The overall screening results indicated that even the the most selective inhibitors generally targeted multiple kinases with similar potency, so the team searched specifically for compounds that inhibited a single kinase more potently than any other in the panel, a characteristic they termed "uni-specificity". They excluded compounds targeting more than one kinase with similar potency, even if those kinases were closely related isoforms from the same subfamily. Interestingly, only a few compounds were found to display any degree of uni-specificity, and most of these showed only slight potency differences between their primary and secondary targets. In fact just 19 compounds inhibited their primary target with at least 20% higher potency than any other kinase in the panel. Among these were several inhibitors intended to target the epidermal growth factor receptor (EGFR), and the most uni-specific inhibitor, a 4,6-dianilinopyrimidine EGFR inhibitor (CAS no. 879127-07-8), inhibited EGFR catalytic activity by over 94%, but inhibited its next most strongly blocked target, MRCKα, but just 22%.
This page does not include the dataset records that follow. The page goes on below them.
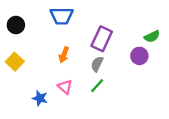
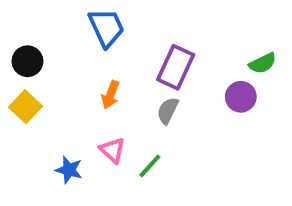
blue trapezoid: (62, 16) -> (106, 28), turned -115
black circle: (16, 25) -> (27, 61), moved
green line: (97, 86) -> (150, 166), moved

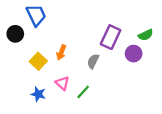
blue trapezoid: (106, 28) -> (36, 15), moved
purple rectangle: (176, 67) -> (111, 37), moved
yellow square: (26, 107) -> (38, 61), moved

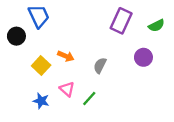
green semicircle: (146, 35) -> (156, 26), moved
purple rectangle: (111, 37) -> (121, 21), moved
orange arrow: (61, 52) -> (66, 56), turned -88

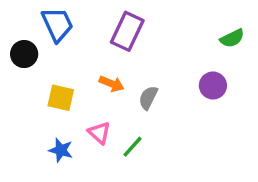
purple rectangle: (121, 21) -> (127, 31), moved
orange arrow: (66, 56) -> (112, 84), moved
yellow square: (41, 66) -> (61, 98), turned -30

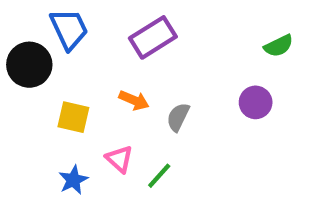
purple rectangle: (127, 31) -> (153, 37), turned 33
black circle: (24, 54) -> (29, 65), size x1.4
blue star: (61, 150) -> (73, 180), turned 30

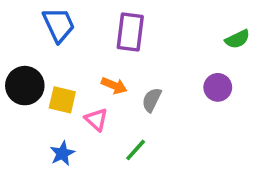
purple rectangle: (153, 37) -> (130, 32), turned -51
black circle: (29, 65) -> (25, 86), moved
pink triangle: (119, 159) -> (96, 120), moved

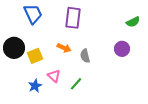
yellow square: (62, 100) -> (35, 56), turned -35
gray semicircle: (152, 100) -> (85, 56), turned -40
pink triangle: (96, 120) -> (54, 76), moved

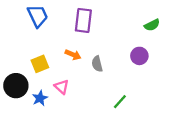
black circle: (14, 48) -> (16, 86), moved
green line: (76, 84) -> (120, 102), moved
Notably, however, six of the top 17 uni-specific compounds actually more strongly inhbited kinases other than their intended targets, the authors continue. For example, the serine/threonine kinase RIPK2 was found to be a much more sensitive target of the IGF1R tyrosine kinase inhibitor AG1024, which was one of the most uni-specific compounds identified.
“In all cases these more potent off-target hits represent hitherto unknown kinase targets of these compounds,” they write. “Remarkably, in all but one case, that of the compound DMBI, the most potent off-target hit falls outside of the kinase subfamily of the intended target...The uni-specific compounds described here provide new and selective inhibitors for their novel targets and in some cases, starting points for multitargeted kinase inhibition.”
The authors expect that their characterized inhibitor collection will represent a powerful tool to elucidate kinase functions in cell models. “These results have pushed the field closer to finding truly specific inhibitors of the processes that drive cancer,” Dr. Peterson states. “We now have a collection of kinase inhibitors that are more well-characterized and understood than any other library.”